The analysis goes beyond the binary oppositions that often are set up, even by Catholics themselves, but the results are such that it is “legitimate to ask to what degree Catholics still identify one another as co-religionists.” He draws particular attention to the cleavage between the older and the younger generations:
He speaks of reciprocal ignorance. The thirty-year-olds know nothing of the history of their elders. The great spiritual and theological figures of the twentieth century who were so important in France are unknown to them. “For them there’s nothing between Thérèse of Lisieux and John Paul II.” Young people are just as incapable of understanding the defiance of the older people with regard to John Paul II or Benedict SVI “because they know nothing of the hopes which the Council raised and which have been disappointed.”
In return, the older people don’t understand the new generations. On liturgical matters, or priest’s dress, they have a feeling that things are going backwards. But, the author notes, they don’t examine the reason for such practices. “To choose the cassock has nothing to do with wearing it under obligation. And the liturgy in Latin, or clouds of incense, don’t have the same charm or the same meaning for those who grew up with them and for those who choose them by preference.”
The author maintains that Catholics have difficulty understanding one another because there are not many places left where they can listen to one another.
Structures where Catholics of different tendencies could engage in debate have disappeared–the Catholic Center of French Intellectuals, for example. The various Catholic journals no longer engage in polemics with each other. Every diocese has structures for inter-religious or ecumenical dialogue, but there’s nothing to stimulate dialogue among Catholics.
The challenge, Greiner concludes, is for Catholics to re-learn unity if their Church is going to be a sign of communion. All generations have to work for this.
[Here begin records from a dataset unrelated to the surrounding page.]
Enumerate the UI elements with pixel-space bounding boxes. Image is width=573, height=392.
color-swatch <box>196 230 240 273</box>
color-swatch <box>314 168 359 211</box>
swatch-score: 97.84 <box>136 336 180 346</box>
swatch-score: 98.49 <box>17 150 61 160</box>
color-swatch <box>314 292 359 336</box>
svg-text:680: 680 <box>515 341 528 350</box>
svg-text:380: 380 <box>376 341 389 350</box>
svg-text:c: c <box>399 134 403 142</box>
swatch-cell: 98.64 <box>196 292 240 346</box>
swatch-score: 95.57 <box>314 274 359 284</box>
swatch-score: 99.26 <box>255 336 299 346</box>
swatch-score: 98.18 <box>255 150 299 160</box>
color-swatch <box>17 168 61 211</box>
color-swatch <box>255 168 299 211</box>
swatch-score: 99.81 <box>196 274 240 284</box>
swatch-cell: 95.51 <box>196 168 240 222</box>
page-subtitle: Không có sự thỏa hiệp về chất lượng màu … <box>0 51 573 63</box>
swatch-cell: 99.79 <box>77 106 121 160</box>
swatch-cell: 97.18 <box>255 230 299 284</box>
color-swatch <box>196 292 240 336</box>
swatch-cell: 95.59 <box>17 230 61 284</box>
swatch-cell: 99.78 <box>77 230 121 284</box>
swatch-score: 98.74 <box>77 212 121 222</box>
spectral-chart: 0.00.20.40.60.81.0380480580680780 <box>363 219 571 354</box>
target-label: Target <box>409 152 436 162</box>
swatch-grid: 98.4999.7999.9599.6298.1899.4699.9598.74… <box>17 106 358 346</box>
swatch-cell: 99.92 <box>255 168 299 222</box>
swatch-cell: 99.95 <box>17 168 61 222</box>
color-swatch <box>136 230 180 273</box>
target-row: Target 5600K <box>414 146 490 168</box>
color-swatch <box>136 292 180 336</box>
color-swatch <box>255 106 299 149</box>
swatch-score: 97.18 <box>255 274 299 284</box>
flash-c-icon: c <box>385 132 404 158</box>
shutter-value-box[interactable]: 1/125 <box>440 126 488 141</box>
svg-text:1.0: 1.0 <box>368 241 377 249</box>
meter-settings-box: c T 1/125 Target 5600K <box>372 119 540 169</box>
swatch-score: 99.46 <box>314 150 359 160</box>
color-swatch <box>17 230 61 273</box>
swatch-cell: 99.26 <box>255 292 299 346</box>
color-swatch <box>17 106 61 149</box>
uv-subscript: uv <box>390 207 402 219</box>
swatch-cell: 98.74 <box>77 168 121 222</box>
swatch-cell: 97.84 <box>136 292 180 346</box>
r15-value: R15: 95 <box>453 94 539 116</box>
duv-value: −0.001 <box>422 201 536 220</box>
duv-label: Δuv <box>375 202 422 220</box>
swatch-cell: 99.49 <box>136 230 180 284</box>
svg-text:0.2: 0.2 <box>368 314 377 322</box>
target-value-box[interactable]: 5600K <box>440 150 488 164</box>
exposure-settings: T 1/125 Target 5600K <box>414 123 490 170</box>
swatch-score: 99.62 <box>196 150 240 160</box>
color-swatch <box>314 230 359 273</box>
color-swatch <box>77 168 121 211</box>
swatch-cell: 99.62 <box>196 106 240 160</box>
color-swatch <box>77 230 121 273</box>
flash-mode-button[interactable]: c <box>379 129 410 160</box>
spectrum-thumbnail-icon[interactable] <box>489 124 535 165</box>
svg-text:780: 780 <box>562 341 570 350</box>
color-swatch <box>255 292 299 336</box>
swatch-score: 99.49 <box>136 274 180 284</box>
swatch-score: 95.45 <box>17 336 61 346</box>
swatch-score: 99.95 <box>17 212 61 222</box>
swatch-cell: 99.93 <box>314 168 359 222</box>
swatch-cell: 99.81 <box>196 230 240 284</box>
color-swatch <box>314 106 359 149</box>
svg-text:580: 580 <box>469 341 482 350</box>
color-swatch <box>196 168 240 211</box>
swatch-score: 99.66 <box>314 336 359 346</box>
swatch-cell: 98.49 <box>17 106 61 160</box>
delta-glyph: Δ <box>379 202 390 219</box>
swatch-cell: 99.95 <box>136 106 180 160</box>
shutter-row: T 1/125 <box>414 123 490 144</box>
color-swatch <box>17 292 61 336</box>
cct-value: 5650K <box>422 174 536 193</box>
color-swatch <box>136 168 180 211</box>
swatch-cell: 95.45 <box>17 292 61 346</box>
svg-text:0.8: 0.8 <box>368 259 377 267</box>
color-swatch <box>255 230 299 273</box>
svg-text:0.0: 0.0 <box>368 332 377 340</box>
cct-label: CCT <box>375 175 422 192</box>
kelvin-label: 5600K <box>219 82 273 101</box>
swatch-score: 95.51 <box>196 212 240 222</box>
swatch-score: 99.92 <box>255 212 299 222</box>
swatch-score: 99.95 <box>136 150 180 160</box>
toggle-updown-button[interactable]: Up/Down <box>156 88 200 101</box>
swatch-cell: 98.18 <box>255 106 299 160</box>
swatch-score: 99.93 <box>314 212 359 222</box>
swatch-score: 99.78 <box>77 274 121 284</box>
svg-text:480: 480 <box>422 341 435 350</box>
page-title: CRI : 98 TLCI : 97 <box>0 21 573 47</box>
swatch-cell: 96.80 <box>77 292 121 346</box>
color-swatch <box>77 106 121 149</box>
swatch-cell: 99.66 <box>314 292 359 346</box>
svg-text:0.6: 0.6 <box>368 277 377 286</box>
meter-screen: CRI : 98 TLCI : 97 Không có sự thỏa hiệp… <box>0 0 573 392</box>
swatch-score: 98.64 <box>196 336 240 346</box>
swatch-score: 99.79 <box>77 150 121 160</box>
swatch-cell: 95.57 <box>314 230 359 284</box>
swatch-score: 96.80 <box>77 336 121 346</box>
I can’t comment on the accuracy or adequacy of the description of French Catholicism, but I’m glad to learn of an analysis that goes beyond the typical Manichean division of Catholics into White Hats and Black Hats. Among American Catholics, however, there’s no lack of polemics, as the quickest tour of the websites and blogs will discover, but many (most?) of them aren’t exactly instances of genuine dialogue. The Common Ground Initiative attempted to institutionalize dialogue among Catholics, but despite promising beginnings, it seems to have had a limited impact. And the recent discussions of relations among associations of Catholic intellectuals do not encourage great hope; in fact, they could even suggest that the will to dialogue simply doesn't and needn't exist.